Bei Anlagen, in denen der Betriebspunkt konstant ist, funktionieren alle drei Strategien gleich gut. Doch wenn die Last verringert wird, bietet die direkte Temperaturregelung optimale Effizienz und Energieeinsparungen. Ausnahme: Muss die Pumpe mehr als einen Kühlkreislauf versorgen, versteht das System nicht, welche Pumpe es regulieren soll. Also ist in diesem Fall Variante 2 mit konstantem Differenzdruck zu wählen.

Praxis-Beispiel 2: Dampfversorgung mit direkter Füllstandsregelung

Abb. 4 Eine Dampfversorgung mit drehzahlgeregelten Pumpen und direkter Füllstandsregelung im Kessel reduziert die Anzahl der benötigten Anlagenkomponenten.

Eine Dampfversorgung mit drehzahlgeregelten Pumpen und direkter Füllstandsregelung im Kessel reduziert ebenfalls wie im ersten Beispiel die Anzahl der benötigten Anlagenkomponenten. Mit iSolutions werden einige Anlagenkomponenten und Leitungen überflüssig, da die Pumpe selbst für die Regelung sorgt und der Einbau von Ventilen entfällt. Da Komponenten entfallen (Ventile, Bypass-Leitungen, Mischkreise zur Begrenzung des Durchflusses) profitiert der Betreiber von reduzierten Energie- und Wartungskosten.
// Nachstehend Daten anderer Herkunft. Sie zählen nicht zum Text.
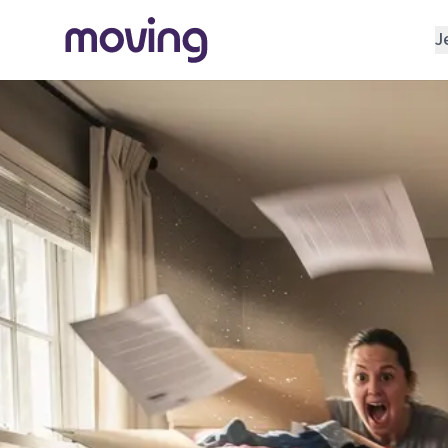
J
REGELEN
Verhuisbedrijf
Opslagruimte
INRICHTEN
Schoonmaakbedrijf
Klusjesman
Loodgieter
Slotenmaker
TOOLS BIJ VERHUIZEN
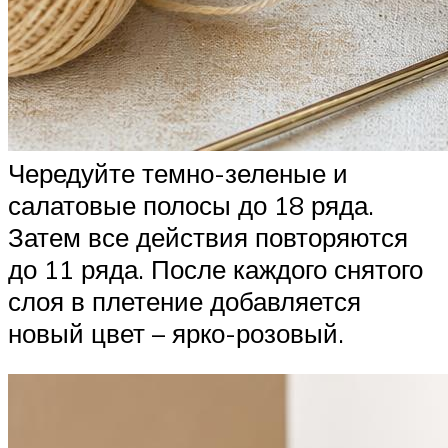
Чередуйте темно-зеленые и
салатовые полосы до 18 ряда.
Затем все действия повторяются
до 11 ряда. После каждого снятого
слоя в плетение добавляется
новый цвет – ярко-розовый.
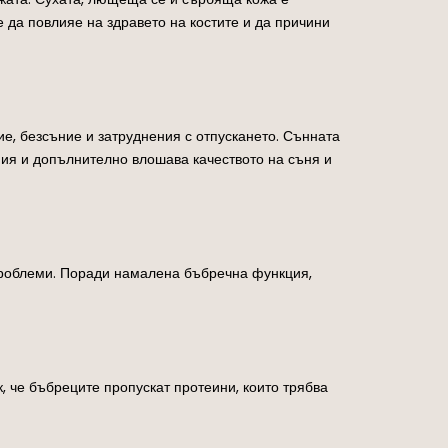
да повлияе на здравето на костите и да причини
е, безсъние и затруднения с отпускането. Сънната
ния и допълнително влошава качеството на съня и
проблеми. Поради намалена бъбречна функция,
, че бъбреците пропускат протеини, които трябва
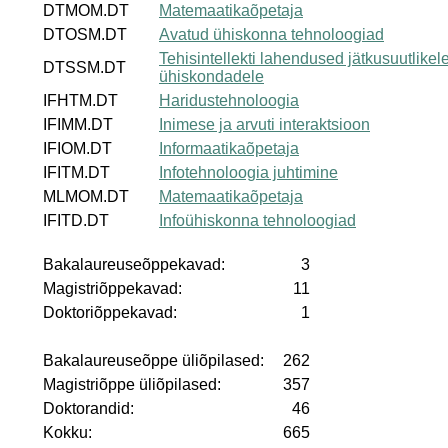
DTMOM.DT
Matemaatikaõpetaja
DTOSM.DT
Avatud ühiskonna tehnoloogiad
Tehisintellekti lahendused jätkusuutlikel
DTSSM.DT
ühiskondadele
IFHTM.DT
Haridustehnoloogia
IFIMM.DT
Inimese ja arvuti interaktsioon
IFIOM.DT
Informaatikaõpetaja
IFITM.DT
Infotehnoloogia juhtimine
MLMOM.DT
Matemaatikaõpetaja
IFITD.DT
Infoühiskonna tehnoloogiad
Bakalaureuseõppekavad:
3
Magistriõppekavad:
11
Doktoriõppekavad:
1
Bakalaureuseõppe üliõpilased:
262
Magistriõppe üliõpilased:
357
Doktorandid:
46
Kokku:
665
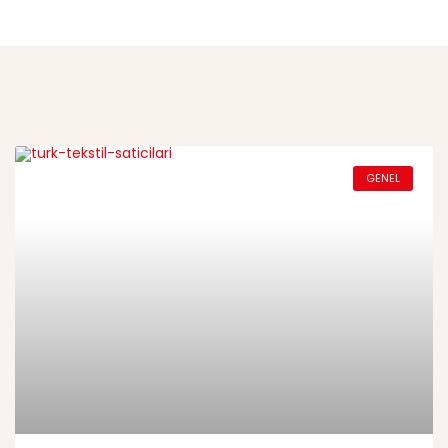
GENEL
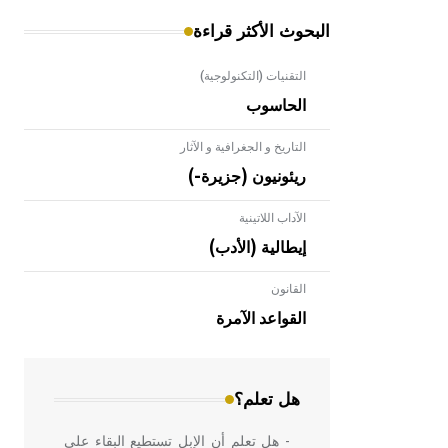
البحوث الأكثر قراءة
التقنيات (التكنولوجية)
الحاسوب
التاريخ و الجغرافية و الآثار
ريئونيون (جزيرة-)
الآداب اللاتينية
إيطالية (الأدب)
القانون
- هل تعلم أن الأبلق نوع من الفنون
الهندسية التي ارتبطت بالعمارة الإسلامية
القواعد الآمرة
في بلاد الشام ومصر خاصة، حيث يحرص
المعمار على بناء مداميكه وخاصة في
الواجهات
هل تعلم؟
- هل تعلم أن الإبل تستطيع البقاء على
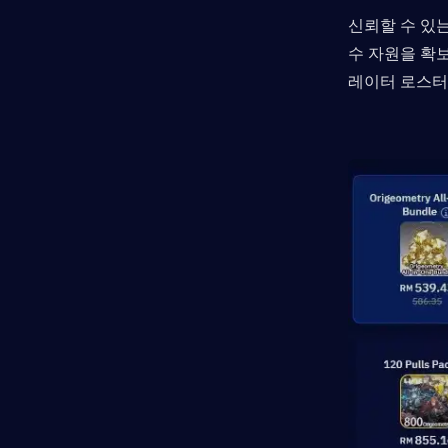
신뢰할 수 있는
수 자원을 확
레이터 로스터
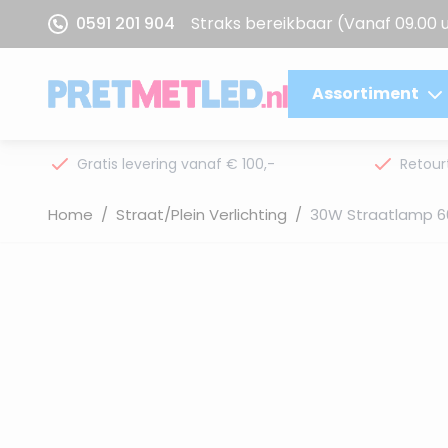
Ga naar de inhoud
0591 201 904
Straks bereikbaar
(Vanaf 09.00 
Assortiment
Gratis levering vanaf € 100,-
Retour
Home
/
Straat/Plein Verlichting
/
30W Straatlamp 6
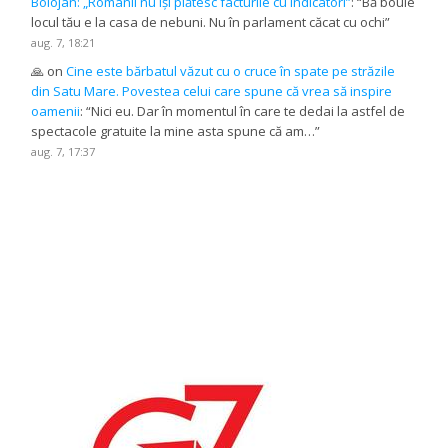
Bolojan: „Românii nu își plătesc facturile cu indicatori”
: “
Bă boule
locul tău e la casa de nebuni. Nu în parlament căcat cu ochi
”
aug. 7, 18:21
🙏
on
Cine este bărbatul văzut cu o cruce în spate pe străzile
din Satu Mare. Povestea celui care spune că vrea să inspire
oamenii
: “
Nici eu. Dar în momentul în care te dedai la astfel de
spectacole gratuite la mine asta spune că am…
”
aug. 7, 17:37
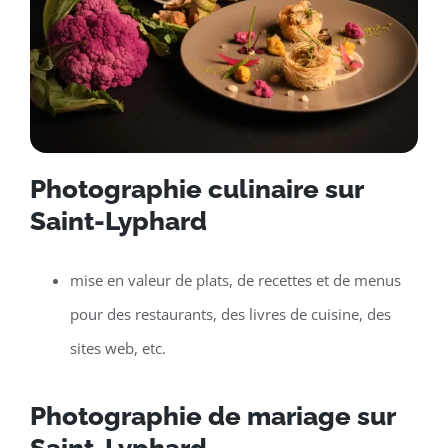
Photographie culinaire sur
Saint-Lyphard
mise en valeur de plats, de recettes et de menus
pour des restaurants, des livres de cuisine, des
sites web, etc.
Photographie de mariage sur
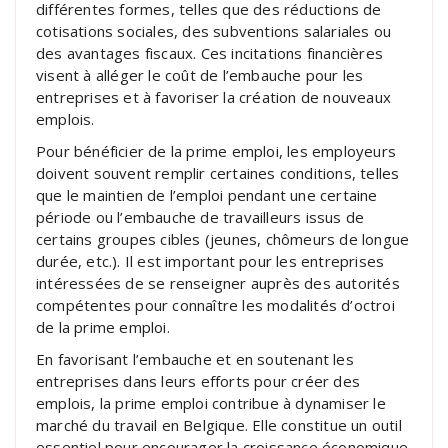
différentes formes, telles que des réductions de
cotisations sociales, des subventions salariales ou
des avantages fiscaux. Ces incitations financières
visent à alléger le coût de l’embauche pour les
entreprises et à favoriser la création de nouveaux
emplois.
Pour bénéficier de la prime emploi, les employeurs
doivent souvent remplir certaines conditions, telles
que le maintien de l’emploi pendant une certaine
période ou l’embauche de travailleurs issus de
certains groupes cibles (jeunes, chômeurs de longue
durée, etc.). Il est important pour les entreprises
intéressées de se renseigner auprès des autorités
compétentes pour connaître les modalités d’octroi
de la prime emploi.
En favorisant l’embauche et en soutenant les
entreprises dans leurs efforts pour créer des
emplois, la prime emploi contribue à dynamiser le
marché du travail en Belgique. Elle constitue un outil
essentiel pour encourager la croissance économique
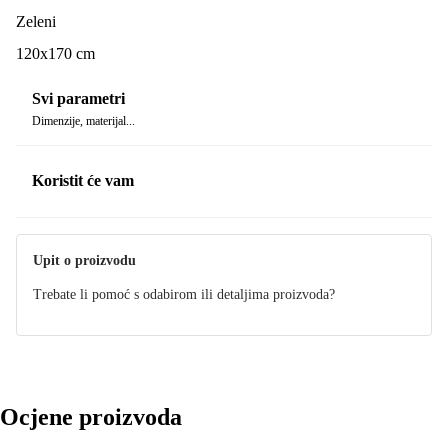
Zeleni
120x170 cm
Svi parametri
Dimenzije, materijal...
Koristit će vam
Upit o proizvodu
Trebate li pomoć s odabirom ili detaljima proizvoda?
Ocjene proizvoda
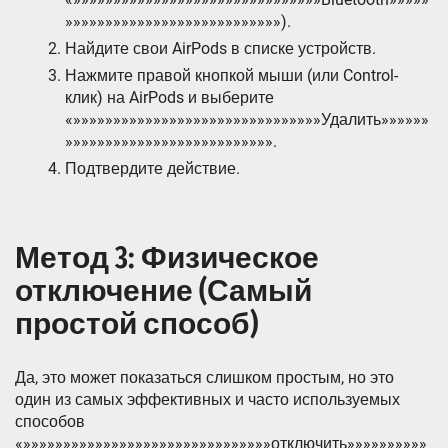
»»»»»»»»»»»»»»»»»»»»»»»»»»»).
Найдите свои AirPods в списке устройств.
Нажмите правой кнопкой мыши (или Control-
клик) на AirPods и выберите
«»»»»»»»»»»»»»»»»»»»»»»»»»»»»»»»Удалить»»»»»»
»»»»»»»»»»»»»»»»»»»»»»»»»».
Подтвердите действие.
Метод 3: Физическое
отключение (Самый
простой способ)
Да, это может показаться слишком простым, но это
один из самых эффективных и часто используемых
способов
«»»»»»»»»»»»»»»»»»»»»»»»»»»»»»»»отключить»»»»»»»»»»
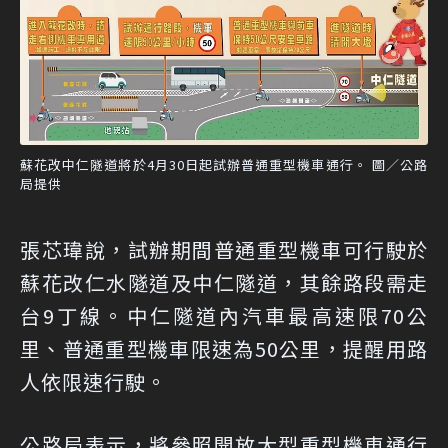
蘇花改中仁隧道將於4月30日起試辦普通重型機車通行。 圖／公路
局提供
張芯瑋說，試辦期間普通重型機車可行駛於
蘇花改仁水隧道及中仁隧道，其餘路段需走
台9丁線。中仁隧道內汽車最高速限70公
里、普通重型機車限速為50公里，提醒用路
人依限速行駛。
公路局表示，將參照開放大型重型機車通行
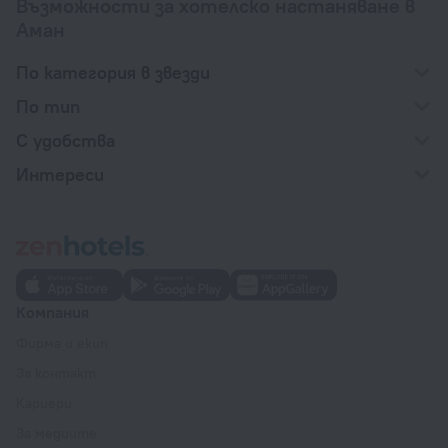
Възможности за хотелско настаняване в
Аман
По категория в звезди
По тип
С удобства
Интереси
Компания
Фирма и екип
За контакт
Кариери
За медиите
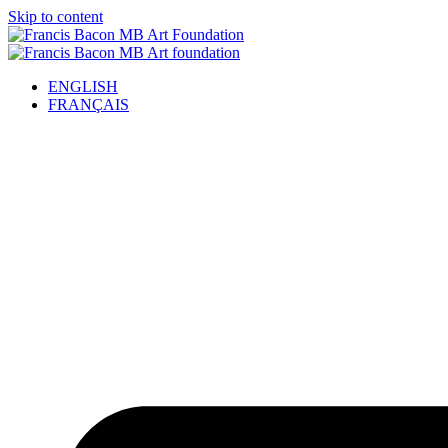
Skip to content
ENGLISH
FRANÇAIS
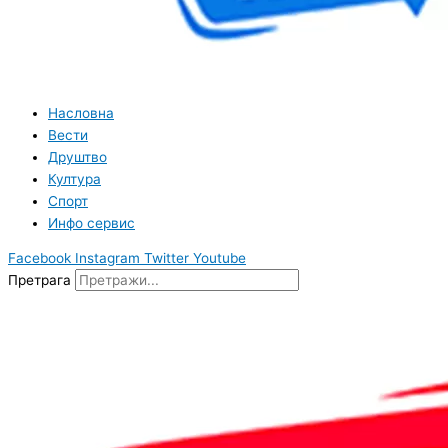
Насловна
Вести
Друштво
Култура
Спорт
Инфо сервис
Facebook
Instagram
Twitter
Youtube
Претрага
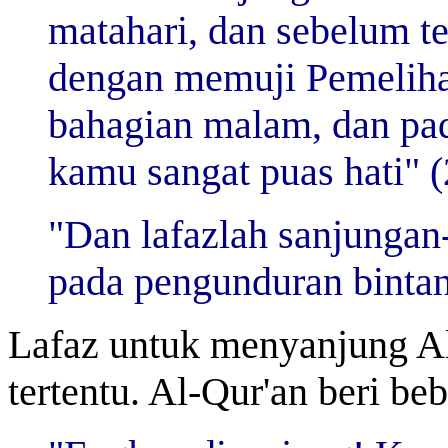
matahari, dan sebelum t
dengan memuji Pemeliha
bahagian malam, dan pada
kamu sangat puas hati" (
"Dan lafazlah sanjunga
pada pengunduran bintan
Lafaz untuk menyanjung Al
tertentu. Al-Qur'an beri be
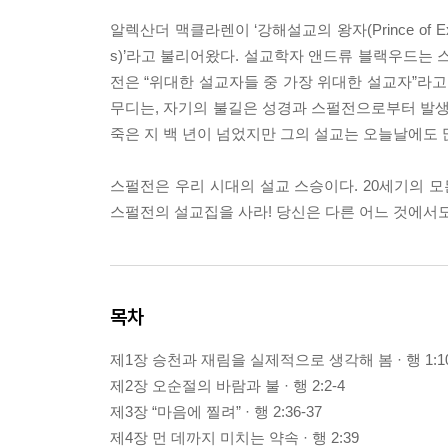
알렉산더 맥클라렌이 ‘강해설교의 왕자(Prince of Expo
s)’라고 불리어왔다. 설교학자 앤드류 블랙우드는 
전은 “위대한 설교자들 중 가장 위대한 설교자”라고 
무디는, 자기의 불길은 성경과 스펄전으로부터 발생
죽은 지 백 년이 넘었지만 그의 설교는 오늘날에도
스펄전은 우리 시대의 설교 스승이다. 20세기의 모
스펄전의 설교집을 사라! 당신은 다른 어느 것에서도
목차
제1장 승천과 재림을 실제적으로 생각해 봄 · 행 1:10
제2장 오순절의 바람과 불 · 행 2:2-4
제3장 “마음에 찔려” · 행 2:36-37
제4장 먼 데까지 미치는 약속 · 행 2:39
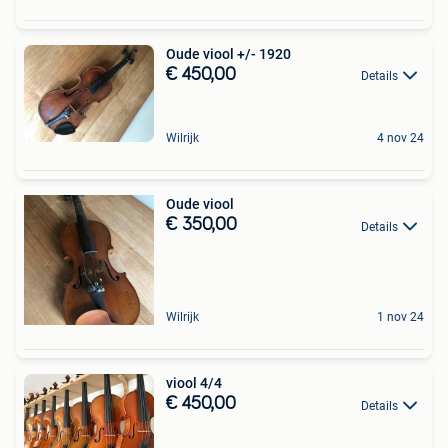
Oude viool +/- 1920
€ 450,00
Details
Wilrijk
4 nov 24
Oude viool
€ 350,00
Details
Wilrijk
1 nov 24
viool 4/4
€ 450,00
Details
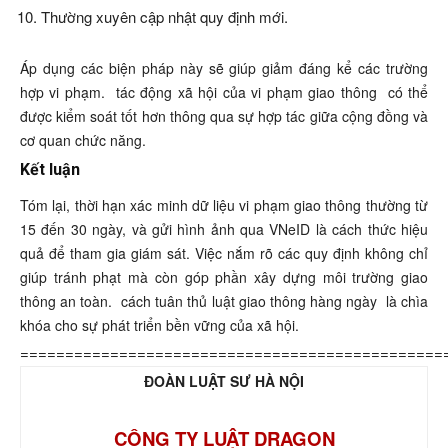
Thường xuyên cập nhật quy định mới.
Áp dụng các biện pháp này sẽ giúp giảm đáng kể các trường
hợp vi phạm.
tác động xã hội của vi phạm giao thông
có thể
được kiểm soát tốt hơn thông qua sự hợp tác giữa cộng đồng và
cơ quan chức năng.
Kết luận
Tóm lại, thời hạn xác minh dữ liệu vi phạm giao thông thường từ
15 đến 30 ngày, và gửi hình ảnh qua VNeID là cách thức hiệu
quả để tham gia giám sát. Việc nắm rõ các quy định không chỉ
giúp tránh phạt mà còn góp phần xây dựng môi trường giao
thông an toàn.
cách tuân thủ luật giao thông hàng ngày
là chìa
khóa cho sự phát triển bền vững của xã hội.
===============================================
ĐOÀN LUẬT SƯ HÀ NỘI
CÔNG TY LUẬT DRAGON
Eine solche Kesselspeiseanlage mit drehzahlgeregelten Pumpen und direkter Füllstandsregelung bietet diese Vorteile: Der Kesselfüllstand wird direkt durch drehzahlgeregelte Pumpen ohne Einsatz eines Speiseventils geregelt und bleibt konstant. Die Pumpenregelung erfolgt über einen auf dem Kessel montierten 4-20 mA-Füllstandsensor. Der Wasserzulauf wird kontinuierlich an den Dampfverbrauch angepasst. Die Pumpen fahren bei niedrigem Füllstand auf volle Drehzahl hoch und mit steigendem Füllstand herunter. Beim maximalen Füllstand stoppt der Pumpenbetrieb; es sind keine Bypass-Leitungen erforderlich.

Zum Einsatz kommen CR-Pumpen in Hochtemperaturausführung (‚Air-cooled Top‘): Eine luftgekühlte Wellendichtungskammer verhindert eine Beschädigung der Gleitringdichtung durch hohe Temperaturen und sorgt für eine gute isolierende Wirkung. Auf diese Weise sind keine externen Kühlmedien zum Abkühlen der Gleitringdichtung erforderlich. Diese Pumpen arbeiten zudem mit einem reduzierten NPSH-Wert: Mit einem überdimensionierten ersten Laufrad ausgestattet, können die CR-Pumpen einen schlechten Zulaufdruck und einen Warmwasserzulauf besser handhaben.

Fazit: Mag sein, dass ‚Künstliche Intelligenz‘ uns dereinst Aufgaben wie die Planung einer Anlage für die Prozessindustrie abnimmt. Dann werden Standard-Anlagen zur Regel werden. Für neuartige Lösungen wie hier vorgestellt sind kreative Planer gewiss noch lange Zeit gefragt. Smarte Planer und smarte Pumpen: Ein unschlagbares Team!